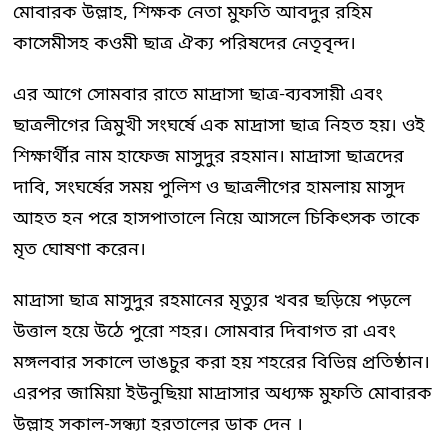
মোবারক উল্লাহ, শিক্ষক নেতা মুফতি আবদুর রহিম
কাসেমীসহ কওমী ছাত্র ঐক্য পরিষদের নেতৃবৃন্দ।
এর আগে সোমবার রাতে মাদ্রাসা ছাত্র-ব্যবসায়ী এবং
ছাত্রলীগের ত্রিমুখী সংঘর্ষে এক মাদ্রাসা ছাত্র নিহত হয়। ওই
শিক্ষার্থীর নাম হাফেজ মাসুদুর রহমান। মাদ্রাসা ছাত্রদের
দাবি, সংঘর্ষের সময় পুলিশ ও ছাত্রলীগের হামলায় মাসুদ
আহত হন পরে হাসপাতালে নিয়ে আসলে চিকিৎসক তাকে
মৃত ঘোষণা করেন।
মাদ্রাসা ছাত্র মাসুদুর রহমানের মৃত্যুর খবর ছড়িয়ে পড়লে
উত্তাল হয়ে উঠে পুরো শহর। সোমবার দিবাগত রা এবং
মঙ্গলবার সকালে ভাঙচুর করা হয় শহরের বিভিন্ন প্রতিষ্ঠান।
এরপর জামিয়া ইউনুছিয়া মাদ্রাসার অধ্যক্ষ মুফতি মোবারক
উল্লাহ সকাল-সন্ধ্যা হরতালের ডাক দেন ।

┄┄┄┄┄┄┄┄┄┄┄┄┄┄┄┄┄┄┄┄

#### [EXERCISE INSTRUCTIONS]
What you print must match the entries exactly, except that no pictures appear.

#### [WRITTEN SOLUTION]
মোবারক উল্লাহ, শিক্ষক নেতা মুফতি আবদুর রহিম
কাসেমীসহ কওমী ছাত্র ঐক্য পরিষদের নেতৃবৃন্দ।
এর আগে সোমবার রাতে মাদ্রাসা ছাত্র-ব্যবসায়ী এবং
ছাত্রলীগের ত্রিমুখী সংঘর্ষে এক মাদ্রাসা ছাত্র নিহত হয়। ওই
শিক্ষার্থীর নাম হাফেজ মাসুদুর রহমান। মাদ্রাসা ছাত্রদের
দাবি, সংঘর্ষের সময় পুলিশ ও ছাত্রলীগের হামলায় মাসুদ
আহত হন পরে হাসপাতালে নিয়ে আসলে চিকিৎসক তাকে
মৃত ঘোষণা করেন।
মাদ্রাসা ছাত্র মাসুদুর রহমানের মৃত্যুর খবর ছড়িয়ে পড়লে
উত্তাল হয়ে উঠে পুরো শহর। সোমবার দিবাগত রা এবং
মঙ্গলবার সকালে ভাঙচুর করা হয় শহরের বিভিন্ন প্রতিষ্ঠান।
এরপর জামিয়া ইউনুছিয়া মাদ্রাসার অধ্যক্ষ মুফতি মোবারক
উল্লাহ সকাল-সন্ধ্যা হরতালের ডাক দেন ।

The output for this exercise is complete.